陈白玖仿佛有些无可奈何,只好说:“你倒是挺忠心。”
江缇笑了笑,突然想起什么,谄媚的看着陈白玖:“陈总,不如你先给我透露一下你明天晚上会请台里哪个姑娘合唱?”
陈白玖神情愉悦:“你问这个干吗?”
江缇告诉他:“因为现在台里很多人都在打赌,猜你会点中谁,人气最高的是莫海伦、俞冰和范晓霜。当然,也有一些比较冷门的人选。你现在偷偷告诉我,我好去下注,到时候赢了好给大、小宝添新衣。”
陈白玖哭笑不得:“你们就不怕到时候会出其不意?”
江缇承认:“我就是怕才到你这里打探的。”
陈白玖只告诉她:“反正你谁也别买。
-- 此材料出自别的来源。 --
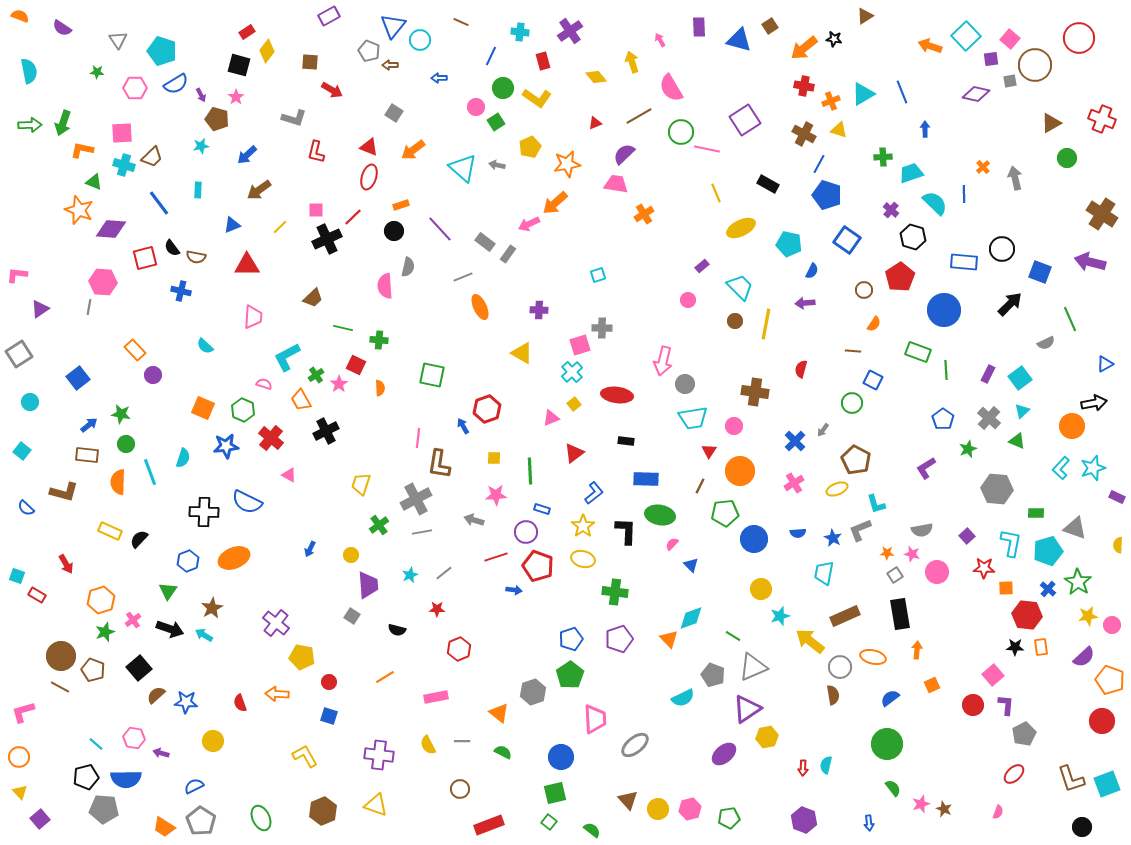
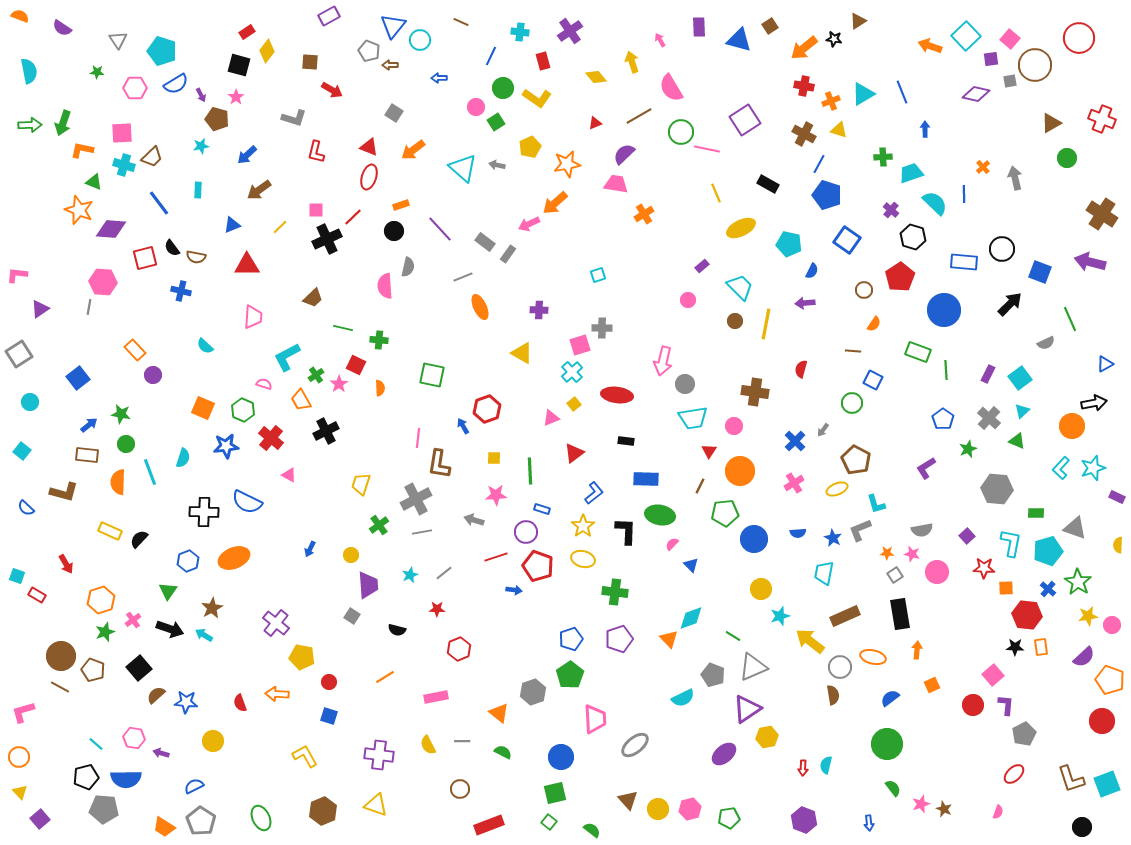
brown triangle at (865, 16): moved 7 px left, 5 px down
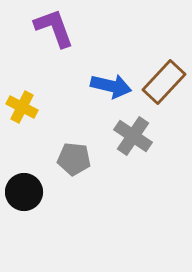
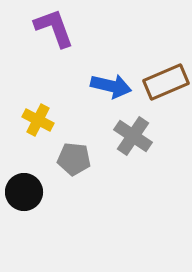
brown rectangle: moved 2 px right; rotated 24 degrees clockwise
yellow cross: moved 16 px right, 13 px down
”
虽然陈白玖让江缇谁也别买,但为了在行动上支持莫海伦,她还是下了一百元的注。
可结果是这一百块钱打了水漂,因为等晚会差不多进行到最高潮,陈白玖上场点兵点将,竟然把别的台的大将秦一月给点来了。
全场都被轰动了,是个人都知道秦一月这是跳槽了,还跳的这么招摇过市。
莫海伦当场就看不下去了,没等陈白玖和秦一月那首广岛之恋唱完就拉着江缇往外走。
江缇的魔术表演还没上场,但见莫海伦在气头上,怕她做出什么出格的事,便打了电话告诉邓副总,说遇到紧急情况,先走了。
莫海伦走的快,江缇费力跟上去问她:“怎么?吃醋了?”
莫海伦没理。
江缇开玩笑说:“你不知道吗?所有唱广岛之恋的人都没有好结果。”
莫海伦猛地停了步子,看着江缇,说:“我不是吃醋,我就是在想陈总他怎么能在这种时候把秦一月弄来?他是想告诉我们,以后台里的一姐是秦一月吗?这也太夸张了吧?完全没有把我们几个放在眼里。”
江缇点头:“这一点他确实做得不好,不过也许他有他的原因呢?海伦,你和俞冰、晓霜在台里这么多年,谁敢小瞧了你们去?哪有什么一姐不一姐的,秦一月最多也就能和你们并称四大花旦。”
莫海伦一扬脸:“什么四大花旦?我们三姐妹绝对不允许她随随便便插进来。”
江缇双手搭在她肩膀上:“行行行,你们三朵金花,她是塑料花。咱回去行吗?”
莫海伦不同意:“还回去干吗?早知道是这样我还不如去看林画的演唱会呢!走,咱到外边过圣诞去!”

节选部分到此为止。